### Required work
A faithful, complete copy of the entries below is required, with images removed.

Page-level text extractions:
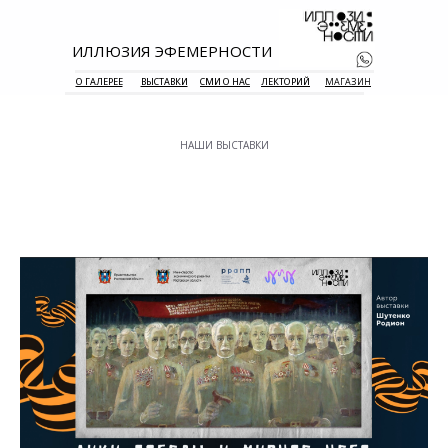
ИЛЛЮЗИЯ ЭФЕМЕРНОСТИ
О ГАЛЕРЕЕ
ВЫСТАВКИ
СМИ О НАС
ЛЕКТОРИЙ
МАГАЗИН
НАШИ ВЫСТАВКИ
+7 938 177 
55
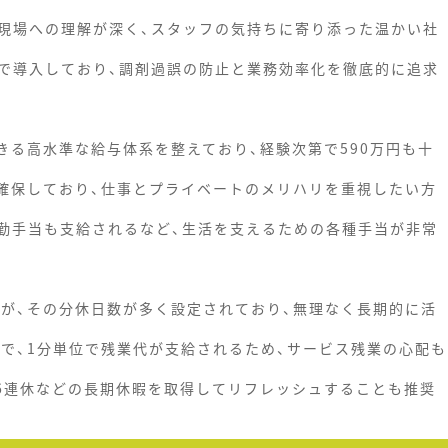
現場への理解が深く、スタッフの気持ちに寄り添った温かい社
で導入しており、調剤過誤の防止と業務効率化を徹底的に追求
きる高水準な給与体系を整えており、経験次第で590万円も十
を確保しており、仕事とプライベートのメリハリを重視したい方
勤手当も支給されるなど、生活を支えるための各種手当が非常
すが、その分休日数が多く設定されており、無理なく長期的に活
めで、1分単位で残業代が支給されるため、サービス残業の心配も
、6連休などの長期休暇を取得してリフレッシュすることも推奨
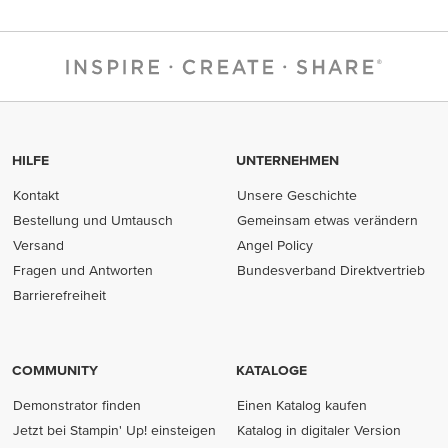
HILFE
UNTERNEHMEN
Kontakt
Unsere Geschichte
Bestellung und Umtausch
Gemeinsam etwas verändern
Versand
Angel Policy
Fragen und Antworten
Bundesverband Direktvertrieb
(opens in new tab)
Barrierefreiheit
COMMUNITY
KATALOGE
Demonstrator finden
Einen Katalog kaufen
Jetzt bei Stampin' Up! einsteigen
Katalog in digitaler Version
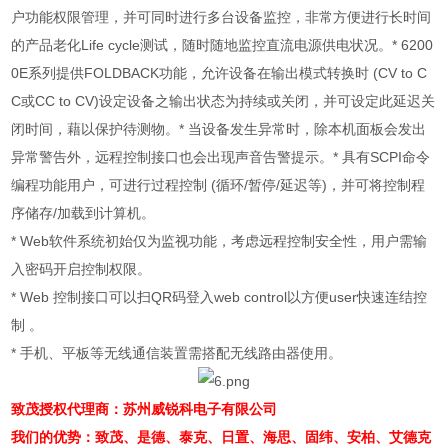
户功能权限管理，并可同时进行多台设备监控，非常方便进行长时间
的产品老化
Life cycle
测试，随时随地监控直流电源供电状况。
* 6200
0E
系列提供
FOLDBACK
功能，允许设备在输出模式转换时
(CV to C
C
或
CC to CV)
设定设备之输出状态为持续或关闭，并可设定此延迟关
闭时间，藉以保护待测物。
*
当设备发生异常时，除本机面板会发出
异常警告外，远程控制接口也会出现声音告警提示。
*
具有
SCPI
命令
编程功能用户，可进行过程控制
(
循环
/
暂停
/
延迟等
)
，并可将控制程
序储存
/
加载到计算机。
* Web
软件系统初始仅为监视功能，考虑远程控制安全性，用户需输
入密码开启控制权限。
* Web
控制接口可以扫
QR
码登入
web control
以方便
user
快速连结控
制 。
*
手机、平板等无线通信装置需搭配无线路由器使用。
致茂授权代理商：苏州威锐科电子有限公司
我们的优势：致茂、是德、泰克、日置、海思、固纬、安柏、艾德克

### Exercise result
ИЛЛЮЗИЯ ЭФЕМЕРНОСТИ
О ГАЛЕРЕЕ
ВЫСТАВКИ
СМИ О НАС
ЛЕКТОРИЙ
МАГАЗИН
НАШИ ВЫСТАВКИ
+7 938 177 
55
現場への理解が深く、スタッフの気持ちに寄り添った温かい社
で導入しており、調剤過誤の防止と業務効率化を徹底的に追求
きる高水準な給与体系を整えており、経験次第で590万円も十
を確保しており、仕事とプライベートのメリハリを重視したい方
勤手当も支給されるなど、生活を支えるための各種手当が非常
すが、その分休日数が多く設定されており、無理なく長期的に活
めで、1分単位で残業代が支給されるため、サービス残業の心配も
、6連休などの長期休暇を取得してリフレッシュすることも推奨
HILFE
UNTERNEHMEN
Kontakt
Unsere Geschichte
Bestellung und Umtausch
Gemeinsam etwas verändern
Versand
Angel Policy
Fragen und Antworten
Bundesverband Direktvertrieb
(opens in new tab)
Barrierefreiheit
COMMUNITY
KATALOGE
Demonstrator finden
Einen Katalog kaufen
Jetzt bei Stampin' Up! einsteigen
Katalog in digitaler Version
户功能权限管理，并可同时进行多台设备监控，非常方便进行长时间
的产品老化
Life cycle
测试，随时随地监控直流电源供电状况。
* 6200
0E
系列提供
FOLDBACK
功能，允许设备在输出模式转换时
(CV to C
C
或
CC to CV)
设定设备之输出状态为持续或关闭，并可设定此延迟关
闭时间，藉以保护待测物。
*
当设备发生异常时，除本机面板会发出
异常警告外，远程控制接口也会出现声音告警提示。
*
具有
SCPI
命令
编程功能用户，可进行过程控制
(
循环
/
暂停
/
延迟等
)
，并可将控制程
序储存
/
加载到计算机。
* Web
软件系统初始仅为监视功能，考虑远程控制安全性，用户需输
入密码开启控制权限。
* Web
控制接口可以扫
QR
码登入
web control
以方便
user
快速连结控
制 。
*
手机、平板等无线通信装置需搭配无线路由器使用。
致茂授权代理商：苏州威锐科电子有限公司
我们的优势：致茂、是德、泰克、日置、海思、固纬、安柏、艾德克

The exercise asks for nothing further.